Borges' question, philosophical rather than scientific, prompts more refined thinking. As the paper Talking About Large Language Models argues, LLMs are disembodied statistical models, therefore their outputs differ from human speech and text in substantial ways. Here’s a trivial difference: machines cannot make promises or give commands, not in the way humans do.2 Yet we often mistakenly read the outputs of LLMs as if they came from a sentient being. Even if some of us are savvy enough to avoid this trap now, will we all continue to be vigilant in the future as this technology scales up?
Of the modes of writing we know, LLM outputs are most akin to poetry. Not to say all their outputs are poetic, rather that more deliberate reading of its generations might help in understanding how LLMs tick. Careful readers of poetry distinguish the poet from the speaker of the poem and remain curious about language before assigning meaning. One corrective for current expectations of LLMs is to discover the mechanisms by which ChatGPT, for example, generates its opinions. Another is the addition of plugins like Wolfram into ChatGPT to structure its thinking and tether its words to verifiable facts about the real world.
Moving to the second question, LLMs acquire impressive language capabilities in training, but does that imply it thinks like a human? In a 2022 paper, researchers compared GPT-2's notion of surprise to humans' on passages of text, that is, whether they agreed on which words or phrases in the text were probable or not.3 The language model's surprise is calculated from the probabilities it outputs while the human's surprise is measured by reading times.4 The results showed that the language model systematically underpredicted the surprise of nouns and adjectives and overpredicted the surprise of conjunctions and modals. That LLMs don't quite read the way we do is a strong sign that more research needs to be done to understand how they work.

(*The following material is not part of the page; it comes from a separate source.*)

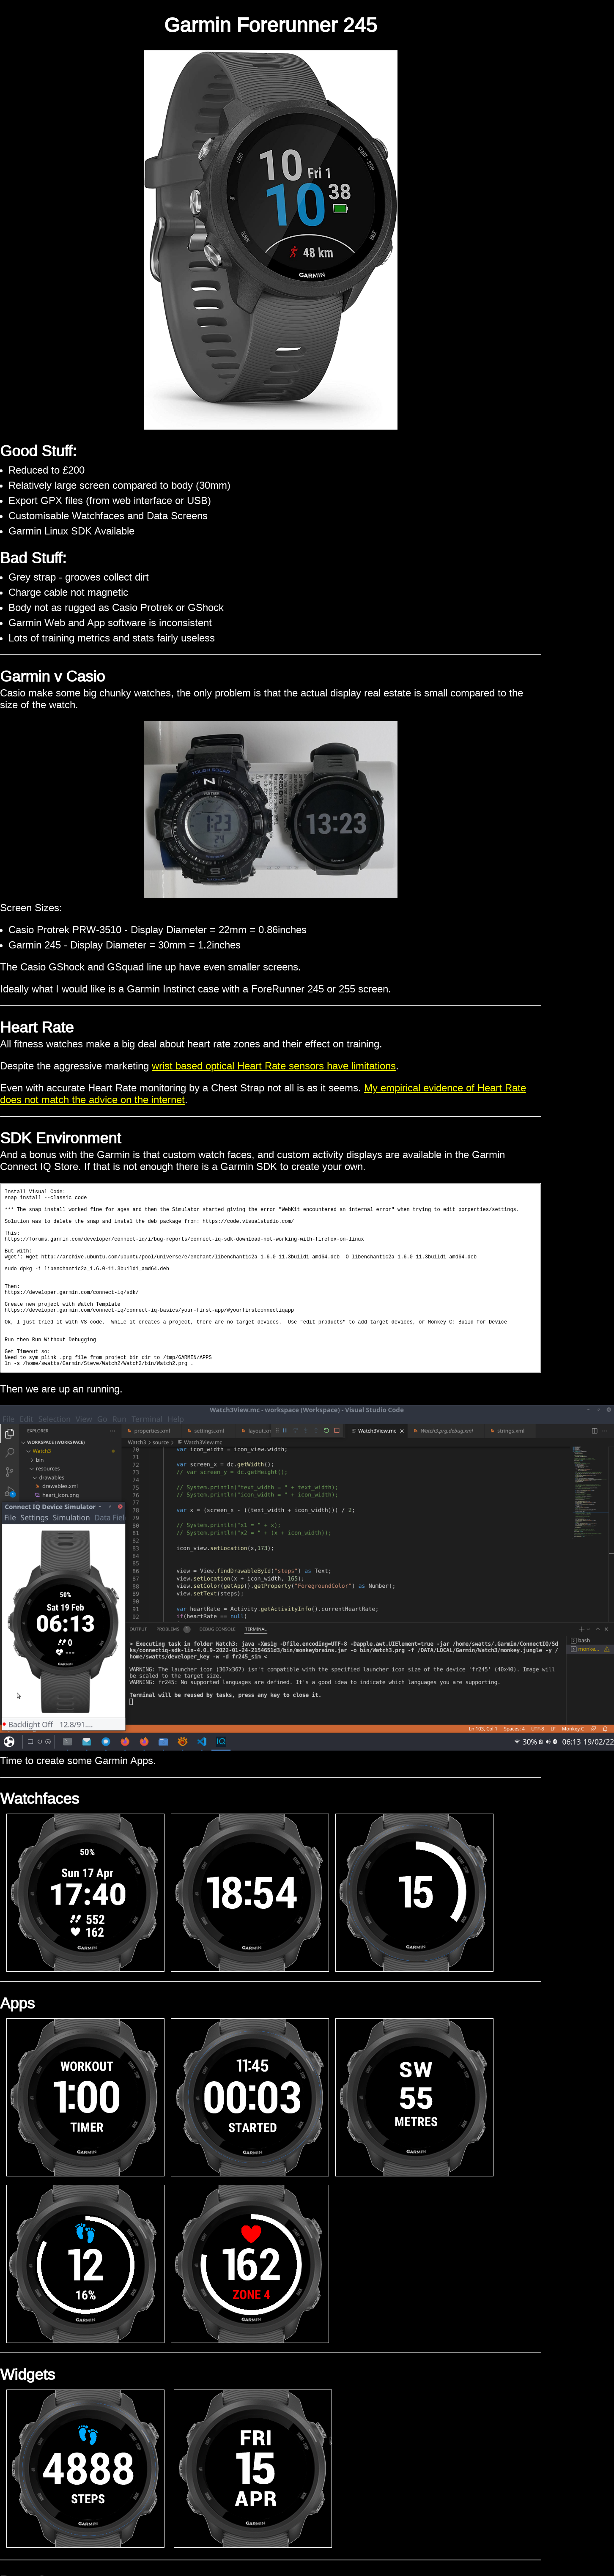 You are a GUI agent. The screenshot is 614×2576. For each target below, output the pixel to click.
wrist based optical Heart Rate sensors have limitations (274, 1066) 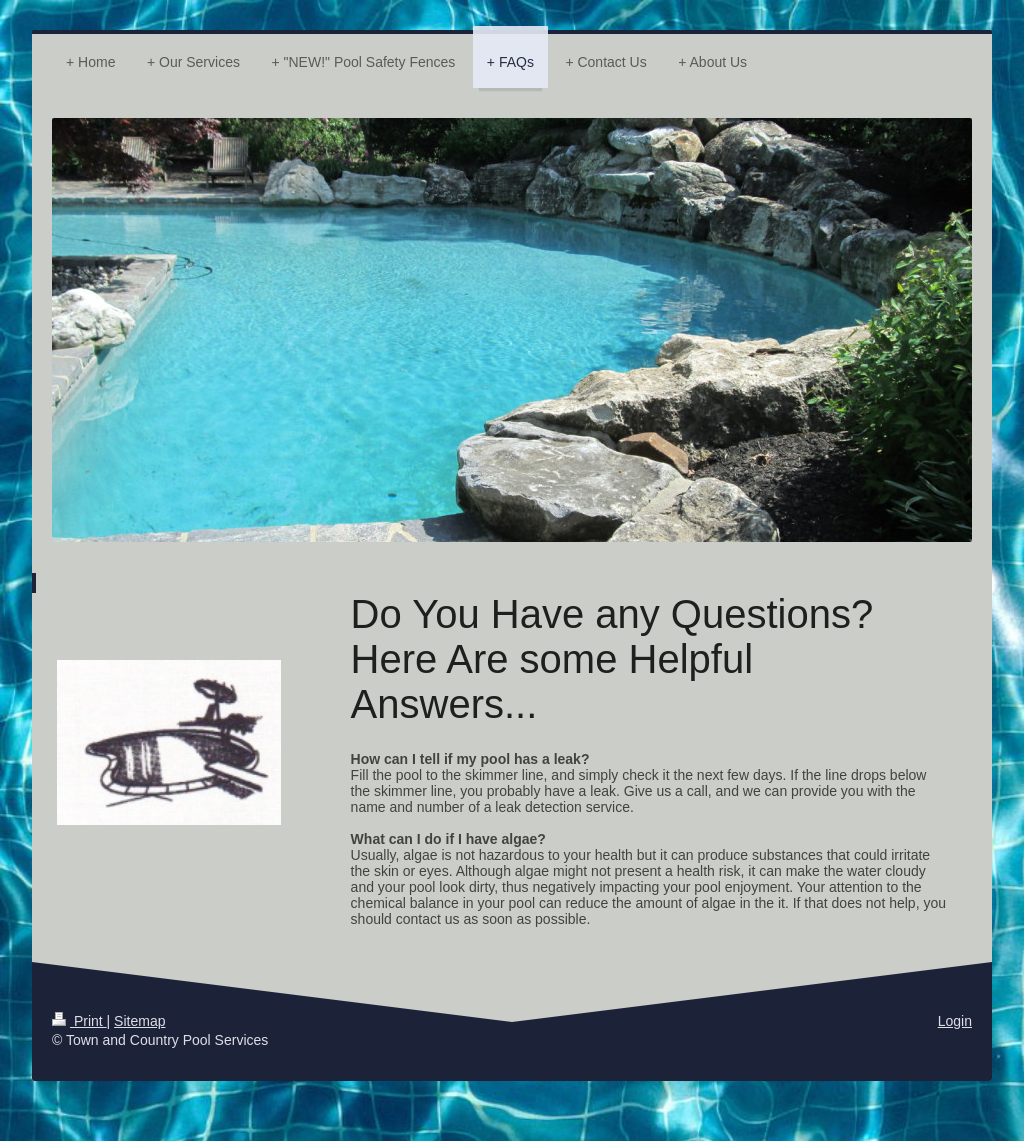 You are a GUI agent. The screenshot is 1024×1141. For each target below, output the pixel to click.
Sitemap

The study of LLMs is the study of a computational dance between the predictable and surprising in both a technical and casual sense. On the one hand, an LLM's objective is only to choose likely words. Yet it appears to have learned more than expected, able to perform many tasks in many domains. Whether LLMs are creative or not is a separate question that depends on whether creativity needs something more. In the Dramatron project, playwrights and screenwriters found Chinchilla’s outputs useful as a starting point but also riddled with tropes and stereotypes as well as absurdities. Is that a fundamental issue, or can it be fixed with further iterations of the LLM paradigm?

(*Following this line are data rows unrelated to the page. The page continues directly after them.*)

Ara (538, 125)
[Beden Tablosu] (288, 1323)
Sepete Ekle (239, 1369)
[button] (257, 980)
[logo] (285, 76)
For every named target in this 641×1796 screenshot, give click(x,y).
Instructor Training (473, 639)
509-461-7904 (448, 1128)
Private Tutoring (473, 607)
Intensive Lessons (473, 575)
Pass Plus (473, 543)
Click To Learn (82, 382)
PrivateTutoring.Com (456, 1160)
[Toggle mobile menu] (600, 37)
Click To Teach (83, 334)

Taking up the problems from Borges and Shannon, we need to sharpen our concepts, both philosophical and computational. Both our thinkers payed close attention to the words and metaphors they used in describing proto-LLMs, with Borges depicting libraries, labyrinths, and cults and Shannon fleshing out notions of entropy and surprise. Recently, Ted Chiang offered the metaphor of ChatGPT as a blur tool for the web. That’s a piercing insight but certainly not the final word on the matter. Whether LLMs persist in their current form or turn into something else, we ought to stay curious about the complexities of language, both machine and human.
Because not all truths are for all ears, not all falsehoods can be recognized as such by a pious soul; and the monks, finally, are in the scriptorium to carry out a precise task, which requires them to read certain volumes and not others, and not to pursue every foolish curiosity that seizes them, whether through weakness of intellect or through pride or diabolical prompting.

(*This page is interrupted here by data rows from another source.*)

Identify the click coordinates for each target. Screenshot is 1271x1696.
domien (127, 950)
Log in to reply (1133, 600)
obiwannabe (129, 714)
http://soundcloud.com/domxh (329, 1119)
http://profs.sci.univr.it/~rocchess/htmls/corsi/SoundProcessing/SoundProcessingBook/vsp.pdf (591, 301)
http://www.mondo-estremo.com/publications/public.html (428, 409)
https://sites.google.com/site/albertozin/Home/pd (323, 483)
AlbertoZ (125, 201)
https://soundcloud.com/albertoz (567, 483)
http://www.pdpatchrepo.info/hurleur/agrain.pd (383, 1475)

— Umberto Eco, The Name of the Rose
For the sake of simplicity, I’m using “words” rather than “tokens.”
The theory of speech acts is all about exploring this embodied aspect of language. A speech act goes beyond the descriptive or propositional capability of language and performs a social action on the listener.
I do not know if the same behavior holds for GPT-4, but the broad point made in this paragraph still holds.